PRONOIA does not ask you to believe the layoff will not come. It asks you to be ready before it does.

The opportunity gap for workers who move intentionally right now is significant, because the research is consistent: the skills most resistant to AI replacement are the same ones that take the longest to develop, critical judgment, relational intelligence, and the capacity to work in ambiguity. Those are not skills a documentation initiative can capture. They are precisely what Living Knowledge™ is made of, and mid-career professionals carry more of it than they have ever been given credit for.

The Practical Work of Readiness

The first move is to build your working relationship with AI before your employer decides to build it for you, not because your employer’s interest and your interest are necessarily aligned, but because the professional who arrives at an AI transition already fluent is negotiating from a fundamentally different position than one encountering the technology for the first time under pressure and on someone else’s timeline.

The second move is to audit your own Living Knowledge™ and begin making it legible on your own terms, in your own words, and for your own use, which is not the same thing as handing it over to an employer-directed documentation initiative. It is the difference between writing your intellectual property and donating it. A professional who has named her own frameworks, articulated her own methodology, and built a body of thought that exists outside her employer’s walls has assets that travel with her regardless of what happens inside those walls, and that distinction becomes everything when the organizational landscape shifts without warning.

The worker who documents her own Living Knowledge™, for herself, is not feeding a machine. She is building a body of work.

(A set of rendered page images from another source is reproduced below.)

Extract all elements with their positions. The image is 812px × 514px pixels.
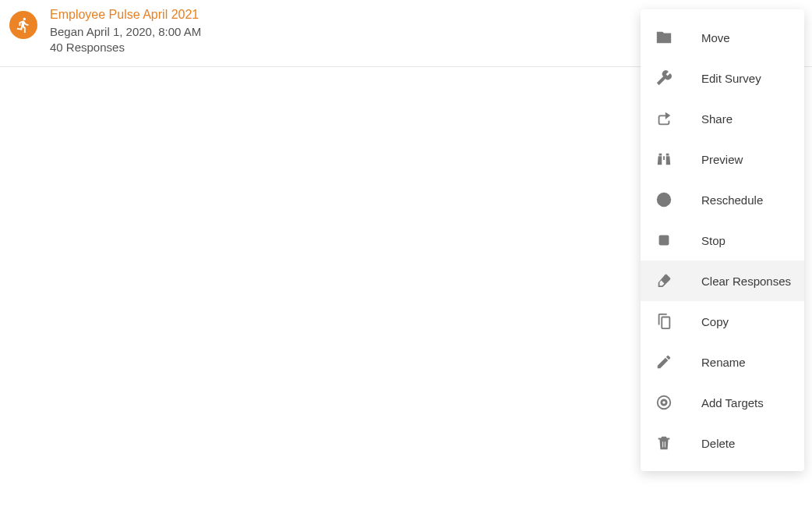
menu-label: Reschedule — [701, 193, 763, 207]
survey-status-icon — [9, 11, 37, 39]
menu-item-add-targets[interactable]: Add Targets — [641, 382, 804, 423]
folder-icon — [655, 29, 673, 46]
trash-icon — [655, 434, 673, 452]
survey-info: Employee Pulse April 2021 Began April 1,… — [50, 6, 645, 55]
menu-item-reschedule[interactable]: Reschedule — [641, 179, 804, 220]
clock-icon — [655, 191, 673, 208]
menu-label: Add Targets — [701, 396, 764, 409]
svg-rect-0 — [659, 236, 669, 246]
share-icon — [655, 110, 673, 127]
menu-item-delete[interactable]: Delete — [641, 423, 804, 463]
menu-label: Delete — [701, 437, 735, 450]
menu-item-copy[interactable]: Copy — [641, 301, 804, 342]
stop-icon — [655, 232, 673, 249]
survey-responses-text: 40 Responses — [50, 40, 645, 55]
menu-item-share[interactable]: Share — [641, 98, 804, 139]
menu-label: Share — [701, 112, 733, 126]
eraser-icon — [655, 272, 673, 289]
survey-title-link[interactable]: Employee Pulse April 2021 — [50, 6, 645, 23]
menu-item-edit-survey[interactable]: Edit Survey — [641, 58, 804, 98]
menu-label: Move — [701, 31, 730, 44]
menu-item-move[interactable]: Move — [641, 17, 804, 58]
menu-item-preview[interactable]: Preview — [641, 139, 804, 179]
target-icon — [655, 394, 673, 411]
copy-icon — [655, 313, 673, 330]
menu-label: Preview — [701, 153, 743, 166]
pencil-icon — [655, 353, 673, 370]
menu-label: Copy — [701, 315, 729, 328]
running-icon — [15, 16, 32, 34]
binoculars-icon — [655, 151, 673, 168]
menu-label: Stop — [701, 234, 726, 247]
menu-item-rename[interactable]: Rename — [641, 342, 804, 382]
menu-label: Rename — [701, 356, 746, 369]
survey-context-menu: Move Edit Survey Share Preview Reschedul… — [641, 9, 804, 471]
menu-item-clear-responses[interactable]: Clear Responses — [641, 261, 804, 301]
menu-label: Clear Responses — [701, 275, 791, 288]
wrench-icon — [655, 69, 673, 87]
menu-item-stop[interactable]: Stop — [641, 220, 804, 261]
menu-label: Edit Survey — [701, 72, 761, 85]
survey-began-text: Began April 1, 2020, 8:00 AM — [50, 24, 645, 40]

If your employer is asking you to document your processes at a level of detail that would allow something to replicate them, that is a signal worth receiving clearly and without the softening that corporate communications tend to apply to it. The question worth sitting with is this: what is the portion of my professional value that lives in the process, and what is the portion that lives in me, in my judgment, my relationships, my ability to read a room and adapt when the documented path stops working?

The answer, for anyone who has been doing meaningful work for any length of time, is that the most valuable portion is your Living Knowledge™, and the process is only the scaffold that makes it visible. The judgment, the relationships, the contextual intelligence, the ability to adapt when the process breaks: none of that is fully capturable by a documentation initiative, not yet, and possibly not ever.

The companies that fired first are already learning this the hard way, and the universe, it turns out, did conspire in your favor. It just did it quietly, through the math. The methodology for auditing, protecting, and activating your Living Knowledge™ is the foundation of the PRONOIA framework, developed by InclusAI, because the workers who will navigate this moment are not the ones who waited to be ready. They are the ones who already knew what they carried.